Filter task. Return each line of the material that holds the string "durante".

==== Data provided ====

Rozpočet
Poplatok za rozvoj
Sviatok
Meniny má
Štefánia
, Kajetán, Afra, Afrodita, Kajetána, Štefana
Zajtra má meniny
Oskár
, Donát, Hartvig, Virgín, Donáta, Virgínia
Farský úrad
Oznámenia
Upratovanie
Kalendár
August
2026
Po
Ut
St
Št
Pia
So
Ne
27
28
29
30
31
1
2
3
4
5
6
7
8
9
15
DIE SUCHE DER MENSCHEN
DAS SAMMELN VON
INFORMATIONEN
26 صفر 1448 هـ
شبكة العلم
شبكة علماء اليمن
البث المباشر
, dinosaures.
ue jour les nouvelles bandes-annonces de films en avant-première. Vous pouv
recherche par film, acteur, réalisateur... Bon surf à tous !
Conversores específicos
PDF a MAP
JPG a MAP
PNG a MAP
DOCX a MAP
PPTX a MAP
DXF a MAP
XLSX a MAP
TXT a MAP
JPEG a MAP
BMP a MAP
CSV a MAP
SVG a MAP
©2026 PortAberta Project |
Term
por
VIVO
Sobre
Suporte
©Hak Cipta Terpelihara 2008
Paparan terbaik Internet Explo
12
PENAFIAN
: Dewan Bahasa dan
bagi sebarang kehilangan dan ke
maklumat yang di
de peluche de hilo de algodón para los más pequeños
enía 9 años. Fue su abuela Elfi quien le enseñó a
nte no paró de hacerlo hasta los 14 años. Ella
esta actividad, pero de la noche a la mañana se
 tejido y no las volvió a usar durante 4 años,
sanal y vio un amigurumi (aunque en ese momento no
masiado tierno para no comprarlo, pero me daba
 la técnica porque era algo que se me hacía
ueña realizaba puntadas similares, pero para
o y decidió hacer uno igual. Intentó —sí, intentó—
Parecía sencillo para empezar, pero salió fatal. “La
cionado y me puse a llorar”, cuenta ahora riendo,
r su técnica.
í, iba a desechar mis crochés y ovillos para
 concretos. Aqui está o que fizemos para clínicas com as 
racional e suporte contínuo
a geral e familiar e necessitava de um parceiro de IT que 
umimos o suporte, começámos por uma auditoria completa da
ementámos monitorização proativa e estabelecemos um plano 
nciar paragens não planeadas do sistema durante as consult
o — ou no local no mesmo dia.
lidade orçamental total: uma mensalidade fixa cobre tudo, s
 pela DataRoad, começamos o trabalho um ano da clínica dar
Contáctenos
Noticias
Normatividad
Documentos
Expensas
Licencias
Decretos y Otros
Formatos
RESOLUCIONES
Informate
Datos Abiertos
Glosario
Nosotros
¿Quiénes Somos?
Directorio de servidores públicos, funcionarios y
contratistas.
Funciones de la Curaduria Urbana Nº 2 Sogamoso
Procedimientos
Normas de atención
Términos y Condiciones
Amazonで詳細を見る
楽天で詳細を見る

====

Solution -
 tejido y no las volvió a usar durante 4 años,
nciar paragens não planeadas do sistema durante as consult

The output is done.